Provided entries

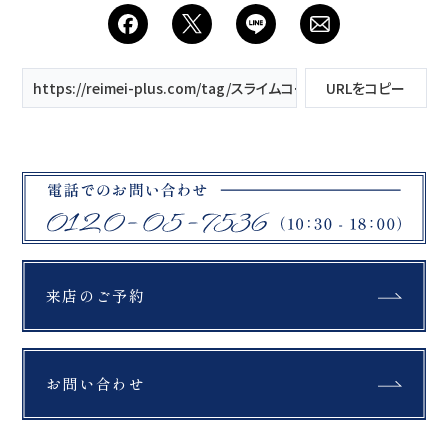
会社案内
プライバシーポリシー
https://reimei-plus.com/tag/スライムコーナー/
URLをコピー
来店のご予約
お問い合わせ
来店のご予約
お問い合わせ
〒963-8041
福島県郡山市富田町権現林9−１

Exercise requirements
Only the text of the records belongs in your answer, repeated exactly; the pictures stay out.

Response below
会社案内
プライバシーポリシー
https://reimei-plus.com/tag/スライムコーナー/
URLをコピー
来店のご予約
お問い合わせ
来店のご予約
お問い合わせ
〒963-8041
福島県郡山市富田町権現林9−１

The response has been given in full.